▶ [TASK STATEMENT] Count the lines below that contain "should". Give only the number.

▶ [EXTRACTED RECORDS]
==*==
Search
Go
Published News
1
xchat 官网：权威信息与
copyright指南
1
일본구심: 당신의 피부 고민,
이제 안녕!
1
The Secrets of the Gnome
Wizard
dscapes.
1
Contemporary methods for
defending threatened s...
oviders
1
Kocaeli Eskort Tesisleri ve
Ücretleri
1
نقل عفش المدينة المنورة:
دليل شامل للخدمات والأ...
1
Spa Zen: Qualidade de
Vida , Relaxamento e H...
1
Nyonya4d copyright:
==*==
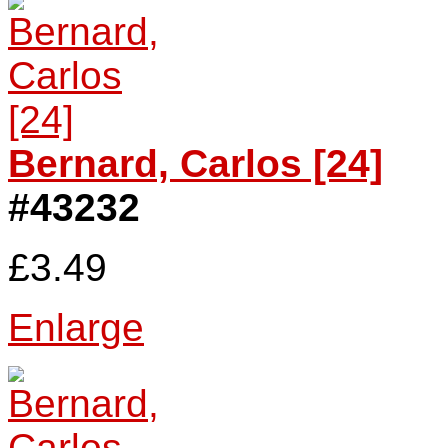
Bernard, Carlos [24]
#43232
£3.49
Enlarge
==*==
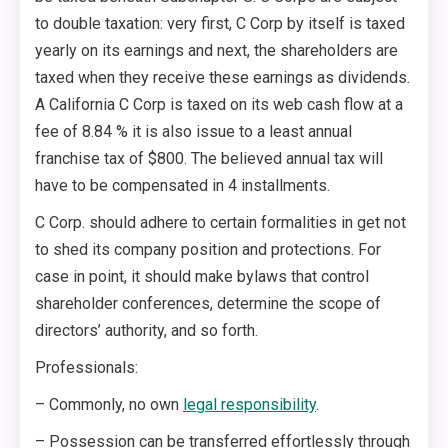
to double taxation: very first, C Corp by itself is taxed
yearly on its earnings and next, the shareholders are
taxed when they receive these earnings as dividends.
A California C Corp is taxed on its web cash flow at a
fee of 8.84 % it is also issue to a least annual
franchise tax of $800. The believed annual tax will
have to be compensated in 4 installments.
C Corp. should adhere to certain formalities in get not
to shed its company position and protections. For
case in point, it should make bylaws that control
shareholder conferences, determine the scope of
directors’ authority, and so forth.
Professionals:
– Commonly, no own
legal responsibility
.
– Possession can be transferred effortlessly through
==*==
▶ [ANSWER FOR THE TASK] 2